Way Back When
Many franchises run out of steam by the time they reach their third game, but that wasn’t the case for 1996’s Donkey Kong Country 3: Dixie Kong’s Double Trouble! Instead, this final game of Rare’s SNES trilogy was every bit as ambitious and polished as the two games that preceded it, once again changing up the lineup of characters and setting to provide players with a fresh experience within a familiar series. Using the same state-of-the-art Silicon Graphics technology, which allowed Rare to compress 3D models into sprites to give the games a unique visual style, Dixie Kong’s Double Trouble! was a gorgeous, colorful platformer filled to the brim with inventive level design, exceptional music, and compelling gameplay mechanics.
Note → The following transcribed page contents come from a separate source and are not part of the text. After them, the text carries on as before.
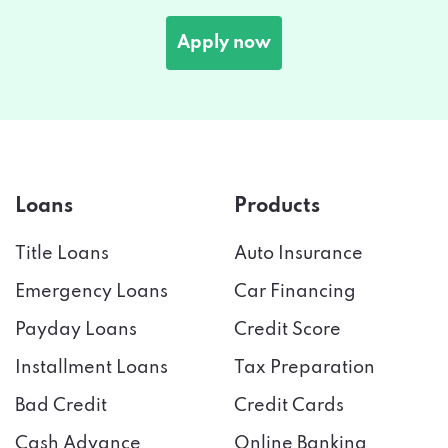
Apply now
Loans
Products
Title Loans
Auto Insurance
Emergency Loans
Car Financing
Payday Loans
Credit Score
Installment Loans
Tax Preparation
Bad Credit
Credit Cards
Cash Advance
Online Banking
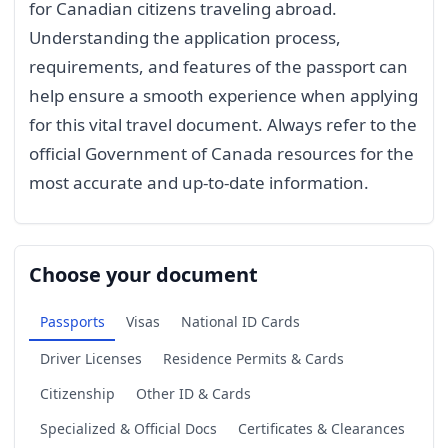
for Canadian citizens traveling abroad.
Understanding the application process,
requirements, and features of the passport can
help ensure a smooth experience when applying
for this vital travel document. Always refer to the
official Government of Canada resources for the
most accurate and up-to-date information.
Choose your document
Passports
Visas
National ID Cards
Driver Licenses
Residence Permits & Cards
Citizenship
Other ID & Cards
Specialized & Official Docs
Certificates & Clearances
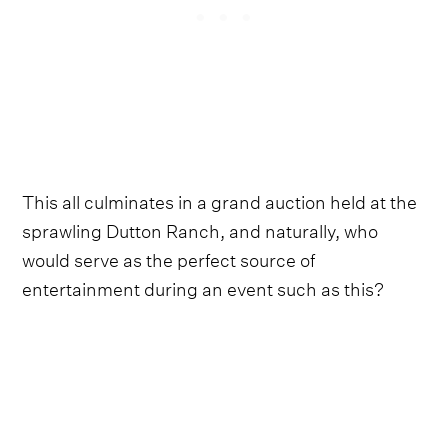
This all culminates in a grand auction held at the
sprawling Dutton Ranch, and naturally, who
would serve as the perfect source of
entertainment during an event such as this?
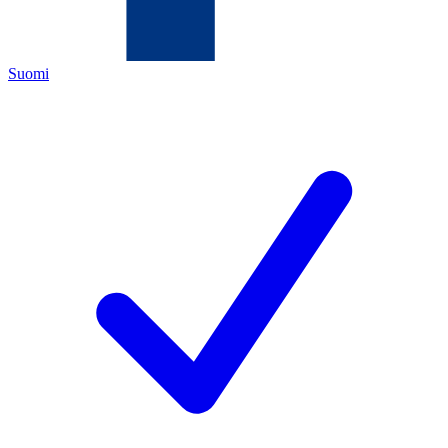
Suomi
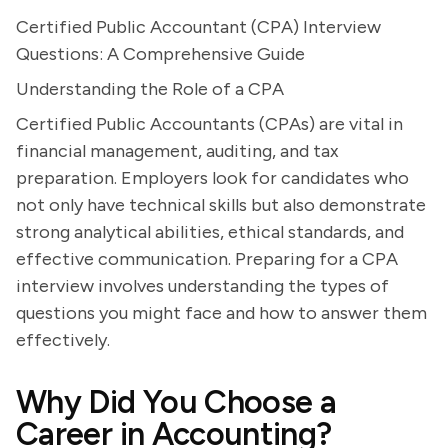
Certified Public Accountant (CPA) Interview
Questions: A Comprehensive Guide
Understanding the Role of a CPA
Certified Public Accountants (CPAs) are vital in
financial management, auditing, and tax
preparation. Employers look for candidates who
not only have technical skills but also demonstrate
strong analytical abilities, ethical standards, and
effective communication. Preparing for a CPA
interview involves understanding the types of
questions you might face and how to answer them
effectively.
Why Did You Choose a
Career in Accounting?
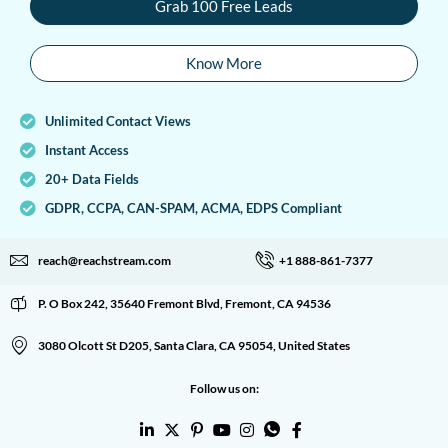
Grab 100 Free Leads
Know More
Unlimited Contact Views
Instant Access
20+ Data Fields
GDPR, CCPA, CAN-SPAM, ACMA, EDPS Compliant
reach@reachstream.com
+1 888-861-7377
P. O Box 242, 35640 Fremont Blvd, Fremont, CA 94536
3080 Olcott St D205, Santa Clara, CA 95054, United States
Follow us on:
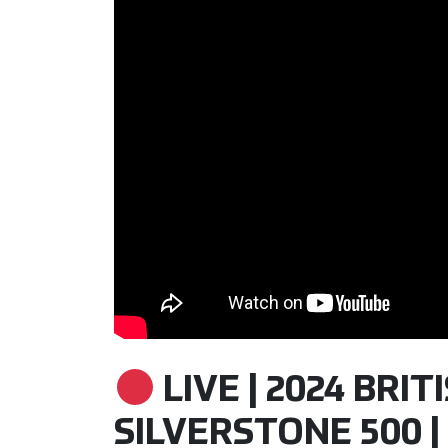
LIVE | 2024 BRI
SILVERSTONE 500 | 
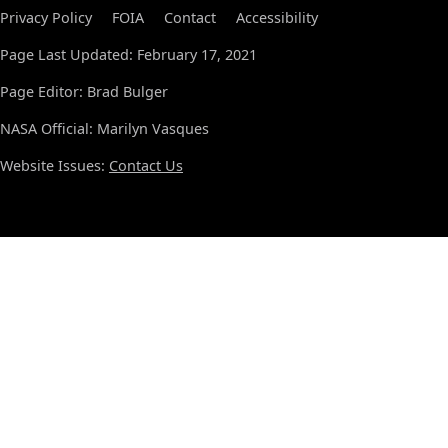
Privacy Policy
FOIA
Contact
Accessibility
Page Last Updated: February 17, 2021
Page Editor: Brad Bulger
NASA Official: Marilyn Vasques
Website Issues:
Contact Us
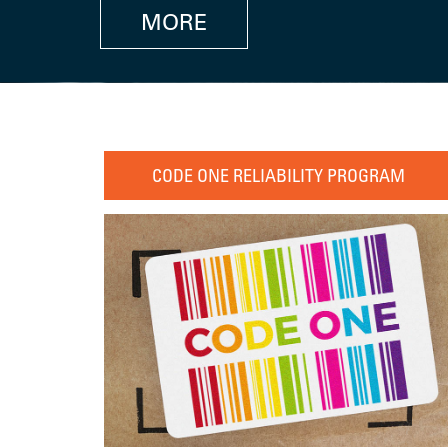
MORE
CODE ONE RELIABILITY PROGRAM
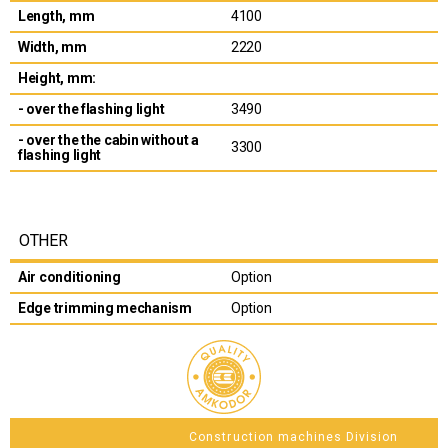
Length, mm
4100
Width, mm
2220
Height, mm:
- over the flashing light
3490
- over the the cabin without a
3300
flashing light
OTHER
Air conditioning
Option
Edge trimming mechanism
Option
Construction machines Division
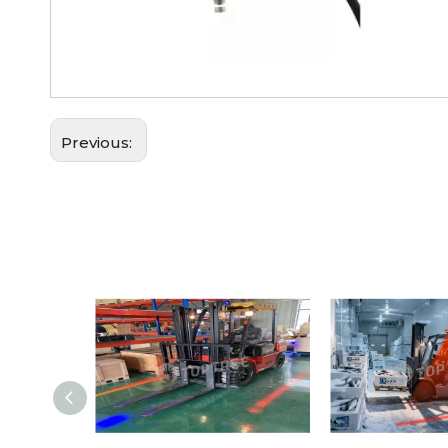
Previous:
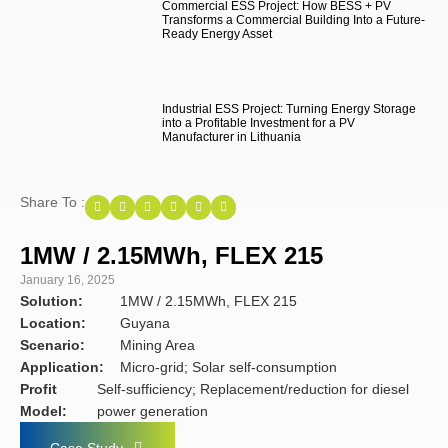
Commercial ESS Project: How BESS + PV
Transforms a Commercial Building Into a Future-
Ready Energy Asset
Industrial ESS Project: Turning Energy Storage
into a Profitable Investment for a PV
Manufacturer in Lithuania
Share To :
1MW / 2.15MWh, FLEX 215
January 16, 2025
Solution:
1MW / 2.15MWh, FLEX 215
Location:
Guyana
Scenario:
Mining Area
Application:
Micro-grid; Solar self-consumption
Profit
Self-sufficiency; Replacement/reduction for diesel
Model:
power generation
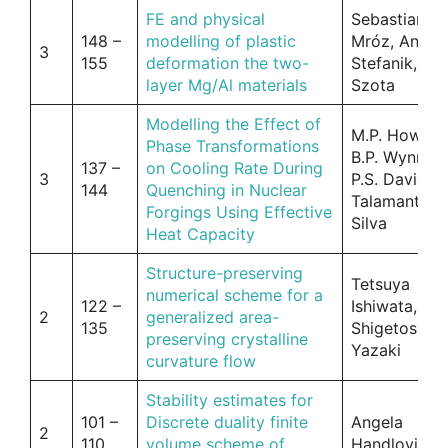
FE and physical
Sebastian
148 –
modelling of plastic
Mróz, Andrz
3
155
deformation the two-
Stefanik, Pio
layer Mg/Al materials
Szota
Modelling the Effect of
M.P. Howson
Phase Transformations
B.P. Wynne,
137 –
on Cooling Rate During
3
P.S. Davies, 
144
Quenching in Nuclear
Talamantes-
Forgings Using Effective
Silva
Heat Capacity
Structure-preserving
Tetsuya
numerical scheme for a
122 –
Ishiwata,
2
generalized area-
135
Shigetoshi
preserving crystalline
Yazaki
curvature flow
Stability estimates for
101 –
Discrete duality finite
Angela
2
110
volume scheme of
Handlovicov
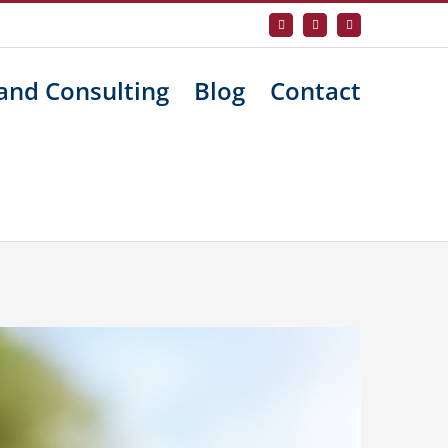
Facebook
X
LinkedIn
and Consulting
Blog
Contact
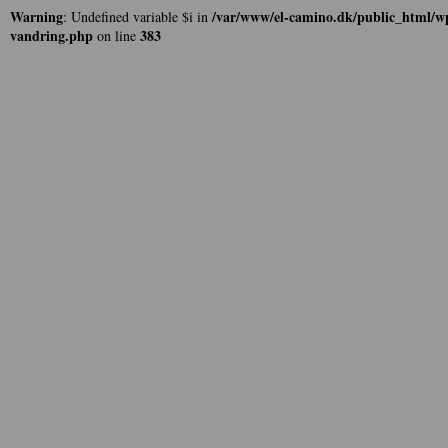
Warning
/var/www/el-camino.dk/public_html/wp
: Undefined variable $i in
vandring.php
383
on line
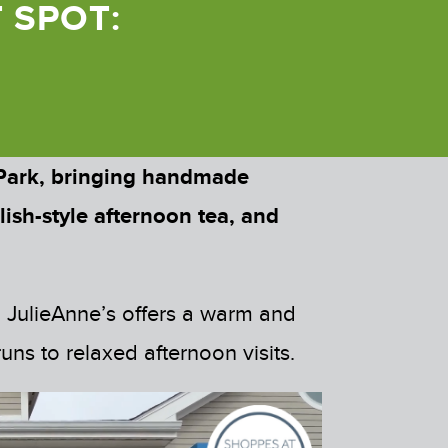
 SPOT:
 Park, bringing handmade
lish-style afternoon tea, and
, JulieAnne’s offers a warm and
ns to relaxed afternoon visits.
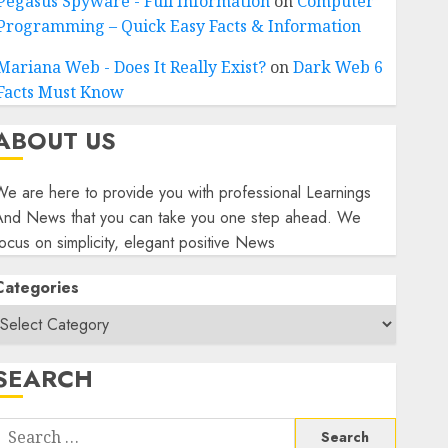
Pegasus Spyware - Full Information
on
Computer
Programming – Quick Easy Facts & Information
Mariana Web - Does It Really Exist?
on
Dark Web 6
Facts Must Know
ABOUT US
e are here to provide you with professional Learnings
And News that you can take you one step ahead. We
ocus on simplicity, elegant positive News
Categories
SEARCH
Search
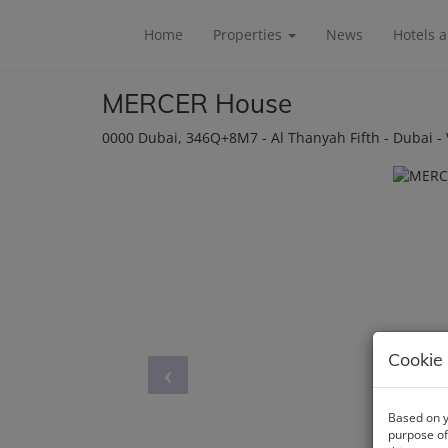
Home
Properties
News
Hotels 
MERCER House
0000 Dubai
, 346Q+8M7 - Al Thanyah Fifth - Dubai -
Cookie 
Based on y
purpose of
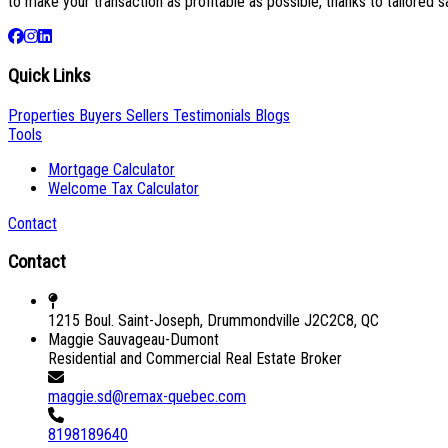
to make your transaction as profitable as possible, thanks to tailored s
Quick Links
Properties
Buyers
Sellers
Testimonials
Blogs
Tools
Mortgage Calculator
Welcome Tax Calculator
Contact
Contact
1215 Boul. Saint-Joseph, Drummondville J2C2C8, QC
Maggie Sauvageau-Dumont
Residential and Commercial Real Estate Broker
maggie.sd@remax-quebec.com
8198189640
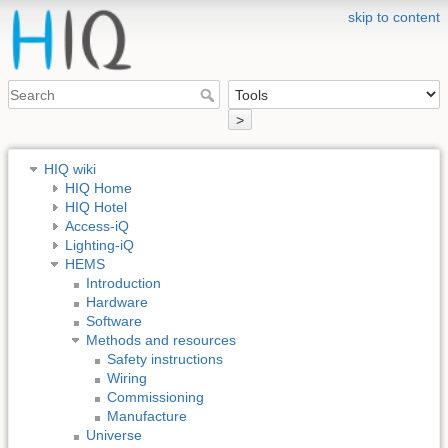
skip to content
>
HIQ wiki
HIQ Home
HIQ Hotel
Access-iQ
Lighting-iQ
HEMS
Introduction
Hardware
Software
Methods and resources
Safety instructions
Wiring
Commissioning
Manufacture
Universe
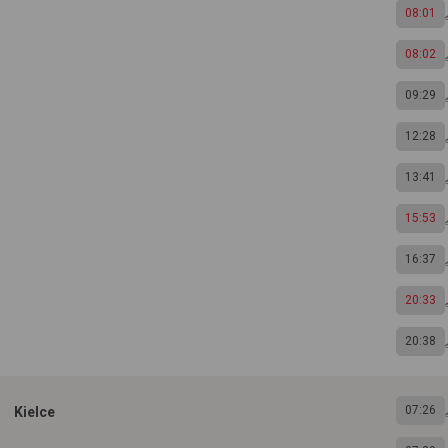
08:01
08:02
09:29
12:28
13:41
15:53
16:37
20:33
20:38
07:26
Kielce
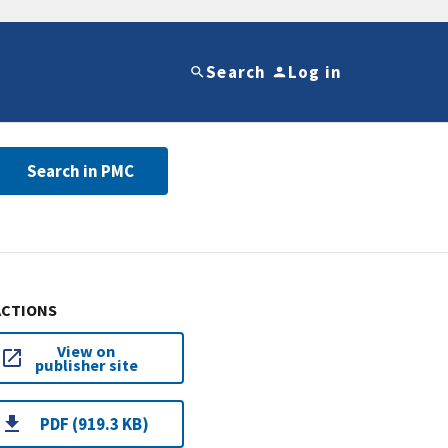
Search
Log in
Search in PMC
ACTIONS
View on
publisher site
PDF (919.3 KB)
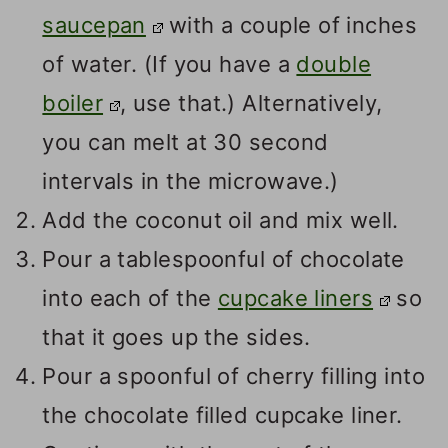
saucepan
with a couple of inches
of water. (If you have a
double
boiler
, use that.) Alternatively,
you can melt at 30 second
intervals in the microwave.)
Add the coconut oil and mix well.
Pour a tablespoonful of chocolate
into each of the
cupcake liners
so
that it goes up the sides.
Pour a spoonful of cherry filling into
the chocolate filled cupcake liner.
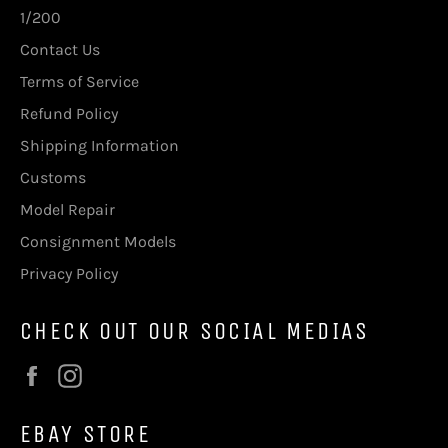
1/200
Contact Us
Terms of Service
Refund Policy
Shipping Information
Customs
Model Repair
Consignment Models
Privacy Policy
CHECK OUT OUR SOCIAL MEDIAS
Facebook
Instagram
EBAY STORE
Surprising no one, King K. Rool appeared as the game’s primary antagonist once again, this time having captured both Donkey and Diddy Kong. Dixie Kong and her baby cousin Kiddy Kong were forced to set out on a quest to find the father and son duo and once again take down the crocodilian authoritarian for a third time. Working their way across the fictionalized land known as the Northern Kremisphere, Dixie and Kiddy explored a far more open-ended world map than previous entries by using a variety of vehicles and solving some light puzzles as they sought out the game’s dense forests, oppressive factories, and surreal underwater reefs. All of the franchise staples returned, too, including challenging platforming, animal companions, and plenty of barrel blasting, proving that Rare was aiming to perfect what worked rather than taking huge risks.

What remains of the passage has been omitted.